All users can freely query and browse in the CDI V5 directory; however submitting requests for data access via the shopping basket requires that users are registered in the SeaDataNet central user register, thereby agreeing with the overall SeaDataNet User Licence.

The data requests are forwarded automatically from the portal to the relevant data centres. This process is controlled via the Request Status Manager (RSM) Web Service at the portal and a Download Manager (DM) java software module, implemented at each of the data centres. The RSM also enables registered users to check regularly the status of their requests and download data sets, after access has been granted. Data centres can follow all transactions for their data sets online and can handle requests which require their consent.

Each CDI V5 metadata record includes a data access restriction tag. It indicates under which conditions the data set is accessable to users.

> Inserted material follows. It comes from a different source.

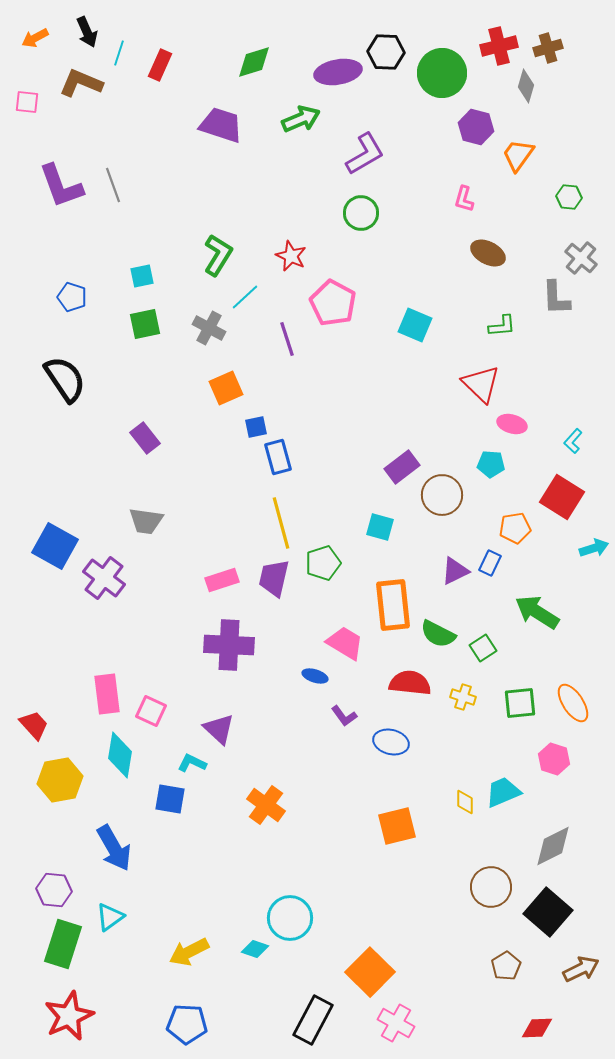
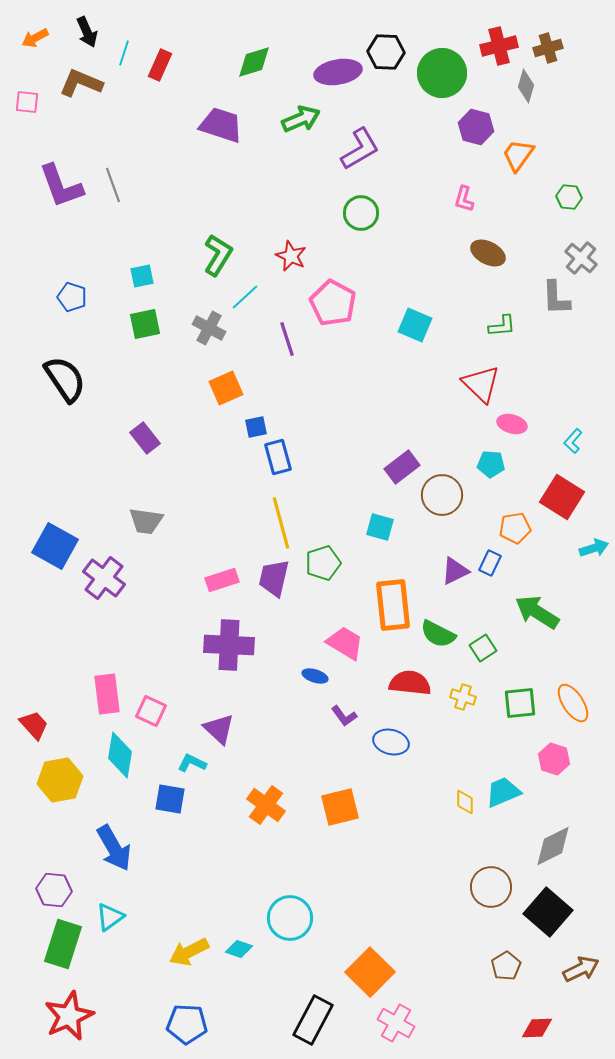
cyan line at (119, 53): moved 5 px right
purple L-shape at (365, 154): moved 5 px left, 5 px up
orange square at (397, 826): moved 57 px left, 19 px up
cyan diamond at (255, 949): moved 16 px left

Its values can vary from ‘unrestricted’ to ‘no access’ with a number of values in between. During registration every user will be qualified by its national NODC / Marine Data Centre with one or more SeaDataNet roles. The RSM service combines for each data set request the given data access restriction with the role(s) of the user as registered in the SeaDataNet central user register. This determines per data set request, whether a user gets direct access automatically, whether it first has to be considered by the data centre, that therefore might contact the user, or that no access is given.

Configuration, maintenance and formats
For purposes of standardisation and international exchange the ISO19115 - ISO19139 metadata standards have been adopted. The CDI V5 format is defined as a dedicated subset of this standard and ISO and INSPIRE compliant. A CDI V5 XML format supports the exchange between data centres and the central CDI manager, and ensures interoperability with other systems and networks. CDI V5 XML entries are generated by participating data centres, directly from their databases. Data centres can make use of a dedicated Java Tool (MIKADO) to generate CDI V5 XML files automatically, following a properties file, which defines the mapping between CDI-format and partner’s database fields and the required local queries. CDI updates are produced and transferred at regular intervals.

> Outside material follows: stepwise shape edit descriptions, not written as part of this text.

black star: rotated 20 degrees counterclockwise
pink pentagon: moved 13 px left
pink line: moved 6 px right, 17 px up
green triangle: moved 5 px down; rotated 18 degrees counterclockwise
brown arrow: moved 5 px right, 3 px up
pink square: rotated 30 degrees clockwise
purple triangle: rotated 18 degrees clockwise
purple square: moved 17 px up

The connection between the data systems of data centres and the RSM Web service can be realised by the data centres installing and configuring a Download Manager java component, that handles the communication with the portal, retrieving of requested data sets and providing download services to the users.

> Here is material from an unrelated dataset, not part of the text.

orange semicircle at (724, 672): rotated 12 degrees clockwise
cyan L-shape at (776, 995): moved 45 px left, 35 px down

More information and the software tools itself can be found at the SeaDataNet website in the section 'Standards & Software'.

Common Vocabularies and Ontologies
Use of common vocabularies in all metadatabases and data formats is an important prerequisite towards consistency and interoperability. Thereby it is of upmost importance that these vocabularies are supported by a large group of stakeholders, accessable for all users and kept up to date in a controlled way.

Therefore SeaDataNet operates and maintains a service to provide ‘controlled vocabularies’, which are used in the metadata and to label data. This SeaDataNet Vocabulary service provides access to lists of standardised terms that cover a broad spectrum of disciplines of relevance to the oceanographic and wider community.

The SeaDataNet Vocabulary service is based upon the NERC Common Vocabularies (NVS 2.0) web service, developed and operated by BODC. For end-users a vocabulary Client Interface has been developed and is operated by MARIS, to provide users the options to search and browse in the various vocabularies. To harvest the latest versions of the lists from the NVS 2.0 web service an automatic synchronisation is included. This arranges loading of the latest updates into a local buffer for feeding the Search and Browse interface.

The vocabulary Web service works closely together with the MIKADO JavaTool, that is available for the CDI V5 XML generation. In addition there is an XML Validation Web service which supports data centres to validate samples of their CDI V5 XML production.